I attended the West Virginia Press Association reception last night (August 4) at the Media Innovation Center at West Virginia University.

Editors and publishers from across the state of West Virginia attended, as did U.S. Senator Shelley Moore Capito.

It was a great night and made me think about the intimate relationship between the media and public entities like WVU.

In her comments, Senator Capito pointed out that she and other politicians want to connect and inform the public of what is happening in Washington, D.C. The media are their partners in this.

The same goes for us at WVU.

She also pointed out that both she and the media should work on creating more objective and fair messaging, as opposed to the sometimes biased stance some journalists take.

My dad, Don Marsh, was the former editor of the Charleston Gazette (now the Gazette-Mail) and this kind of issue came up intermittently.

His approach was to try to get to the root of the issue. However, he usually also came from the position of defending the less powerful.

As I understood, the Gazette had an internal motto: “Sustained outrage for social injustice.”

I think that dad carried this from his days in Mud Fork, Logan County, where people he loved had fewer opportunities than he did, or ultimately than I did.

Walter Cronkite, the media legend, was a headliner at a conference I attended many years ago.

Someone asked him “what is the news?”

He answered, “The news is what we tell you.” He went further to describe the large amount of information available to be exchanged and that he and his news team sifted through and chose what the audience heard as the CBS Evening News.

Today, I think the news is not so much what we are told, but what we can find.

So many portals – television, internet, print, social media – to get information. Because of this volume of material competing for attention, it seems that many media professionals create more sensationalized versions of a story or a more grounded position to appeal to a specific segment of the audience.

What is the answer?

Well, one answer may be evolving.
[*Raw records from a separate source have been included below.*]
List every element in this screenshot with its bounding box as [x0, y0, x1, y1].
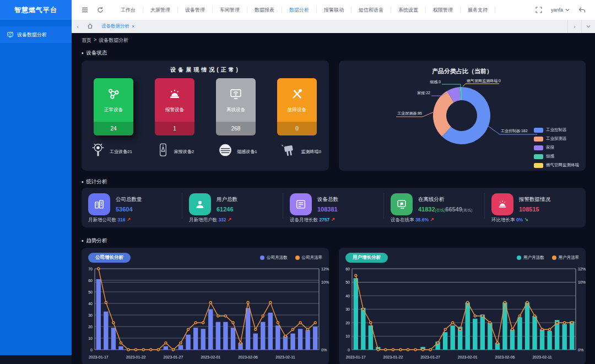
- svg-text:30: 30: [345, 307, 350, 311]
- pie-legend-item-3[interactable]: 烟感: [534, 154, 579, 159]
- status-cards: 正常设备24报警设备1离线设备268故障设备0: [82, 74, 329, 135]
- stat-cell-3: 在离线分析41832(在线)66549(离线)设备在线率 38.6%↗: [384, 188, 485, 227]
- tab-menu-icon[interactable]: [581, 20, 595, 33]
- trend-up-icon: ↗: [228, 217, 232, 222]
- svg-text:20: 20: [88, 325, 93, 329]
- device-type-item-0: 工业设备21: [89, 141, 132, 162]
- chart-legend-item-1[interactable]: 公司月活率: [295, 255, 323, 260]
- svg-text:2023-02-11: 2023-02-11: [532, 355, 551, 359]
- status-card-2[interactable]: 离线设备268: [216, 78, 256, 135]
- svg-text:60: 60: [88, 279, 93, 282]
- nav-item-7[interactable]: 短信和语音: [351, 7, 391, 13]
- device-type-icon: [155, 141, 171, 162]
- home-icon[interactable]: [84, 23, 96, 30]
- chart-legend-item-0[interactable]: 公司月活数: [260, 255, 288, 260]
- nav-item-0[interactable]: 工作台: [113, 7, 143, 13]
- company-growth-badge: 公司增长分析: [88, 253, 131, 263]
- stat-sub: 月新增公司数 316↗: [88, 217, 180, 224]
- user-growth-chart: 01020304050600%10%12%2023-01-172023-01-2…: [339, 265, 586, 364]
- stat-sub: 月新增用户数 332↗: [189, 217, 281, 224]
- svg-text:2023-02-01: 2023-02-01: [458, 355, 478, 359]
- svg-text:10: 10: [345, 334, 350, 338]
- tab-close-icon[interactable]: ×: [132, 24, 134, 29]
- breadcrumb-current: 设备数据分析: [99, 37, 128, 44]
- sidebar-footer[interactable]: [0, 355, 72, 364]
- legend-label: 公司月活率: [302, 255, 323, 260]
- company-growth-panel: 公司增长分析 公司月活数公司月活率 0102030405060700%10%12…: [82, 248, 329, 364]
- breadcrumb-separator: >: [94, 37, 96, 44]
- stat-value: 53604: [116, 206, 142, 213]
- status-card-icon: [106, 87, 121, 104]
- nav-item-4[interactable]: 数据报表: [247, 7, 282, 13]
- nav-item-2[interactable]: 设备管理: [178, 7, 213, 13]
- status-card-value: 24: [94, 122, 133, 135]
- sidebar: 设备数据分析: [0, 20, 72, 364]
- legend-dot-icon: [552, 256, 556, 260]
- tab-scroll-left-icon[interactable]: ‹: [72, 23, 84, 30]
- stat-icon-alarm: [491, 193, 513, 215]
- stat-title: 在离线分析: [418, 196, 473, 203]
- status-card-3[interactable]: 故障设备0: [277, 78, 317, 135]
- stat-icon-company: [88, 193, 110, 215]
- chart-legend-item-0[interactable]: 用户月活数: [517, 255, 544, 260]
- nav-item-3[interactable]: 车间管理: [213, 7, 247, 13]
- refresh-icon[interactable]: [94, 4, 106, 16]
- stat-cell-4: 报警数据情况108515环比增长率 0%↘: [485, 188, 586, 227]
- status-card-label: 报警设备: [165, 107, 184, 113]
- pie-title: 产品分类占比（当前）: [339, 61, 586, 75]
- nav-item-10[interactable]: 服务支持: [461, 7, 495, 13]
- pie-legend-item-0[interactable]: 工业控制器: [534, 127, 579, 133]
- fullscreen-icon[interactable]: [533, 4, 545, 16]
- user-menu[interactable]: yanfa: [551, 7, 570, 13]
- company-growth-chart: 0102030405060700%10%12%2023-01-172023-01…: [82, 265, 329, 364]
- menu-collapse-icon[interactable]: [79, 4, 91, 16]
- device-type-label: 烟感设备1: [237, 149, 257, 155]
- username: yanfa: [551, 7, 563, 13]
- legend-dot-icon: [260, 256, 264, 260]
- stat-icon-users: [189, 193, 211, 215]
- stat-title: 公司总数量: [116, 196, 142, 203]
- legend-dot-icon: [295, 256, 300, 260]
- device-type-label: 监测终端0: [301, 149, 321, 155]
- svg-text:10%: 10%: [578, 280, 586, 284]
- status-card-value: 1: [155, 122, 194, 135]
- section-trend: • 趋势分析: [82, 237, 586, 245]
- top-navigation: 工作台大屏管理设备管理车间管理数据报表数据分析报警联动短信和语音系统设置权限管理…: [113, 0, 495, 20]
- status-card-icon: [229, 87, 243, 104]
- legend-swatch: [534, 154, 543, 159]
- logout-back-icon[interactable]: [576, 4, 588, 16]
- svg-text:30: 30: [88, 313, 93, 317]
- bullet-icon: •: [82, 181, 84, 184]
- pie-legend-item-1[interactable]: 工业探测器: [534, 136, 579, 142]
- svg-text:50: 50: [88, 290, 93, 294]
- nav-item-1[interactable]: 大屏管理: [143, 7, 178, 13]
- chart-legend-item-1[interactable]: 用户月活率: [552, 255, 580, 260]
- nav-item-5[interactable]: 数据分析: [282, 7, 317, 13]
- status-card-0[interactable]: 正常设备24: [94, 78, 133, 135]
- tab-scroll-right-icon[interactable]: ›: [567, 20, 581, 33]
- pie-legend-item-4[interactable]: 燃气管网监测终端: [534, 162, 579, 168]
- stat-value: 41832(在线)66549(离线): [418, 206, 473, 213]
- stat-cell-1: 用户总数61246月新增用户数 332↗: [182, 188, 283, 227]
- status-card-1[interactable]: 报警设备1: [155, 78, 194, 135]
- status-card-icon: [167, 87, 182, 104]
- svg-text:0: 0: [90, 348, 93, 352]
- breadcrumb-home[interactable]: 首页: [82, 37, 91, 44]
- product-pie-panel: 产品分类占比（当前） 工业控制器:182工业探测器:86家报:22烟感:3燃气管…: [339, 61, 586, 171]
- svg-text:2023-01-17: 2023-01-17: [346, 355, 366, 359]
- pie-legend-item-2[interactable]: 家报: [534, 145, 579, 150]
- user-growth-badge: 用户增长分析: [345, 253, 388, 263]
- svg-text:0%: 0%: [321, 348, 327, 352]
- section-device-status: • 设备状态: [82, 50, 586, 57]
- legend-label: 用户月活数: [523, 255, 544, 260]
- company-chart-legend: 公司月活数公司月活率: [260, 255, 322, 260]
- svg-text:40: 40: [345, 294, 350, 298]
- device-type-item-2: 烟感设备1: [217, 141, 257, 162]
- status-card-icon: [290, 87, 304, 104]
- sidebar-item-device-analysis[interactable]: 设备数据分析: [0, 26, 72, 43]
- svg-text:12%: 12%: [578, 267, 586, 271]
- tab-device-analysis[interactable]: 设备数据分析 ×: [96, 20, 140, 33]
- nav-item-6[interactable]: 报警联动: [317, 7, 351, 13]
- nav-item-8[interactable]: 系统设置: [391, 7, 426, 13]
- nav-item-9[interactable]: 权限管理: [426, 7, 461, 13]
Media people I’ve spoken to are interested in communicating the stories of West Virginia in a way that provides objectivity, fairness and recognition that it will take each of us to achieve our goals – a great state, country and world.

Facing the realities of the present, but never failing to see the greatness of the future and the beauty of our state and its people.

Together.

This level of alignment and authenticity is possible here, but maybe not many other places. We’re big enough to have all the problems our nation faces – but small enough to work together to solve them.

Honesty, shared purpose - changing the stories of our state.

Failure to success.

Scarcity to abundance.

Fatalism to optimism.

The past to the future.

Almost Heaven.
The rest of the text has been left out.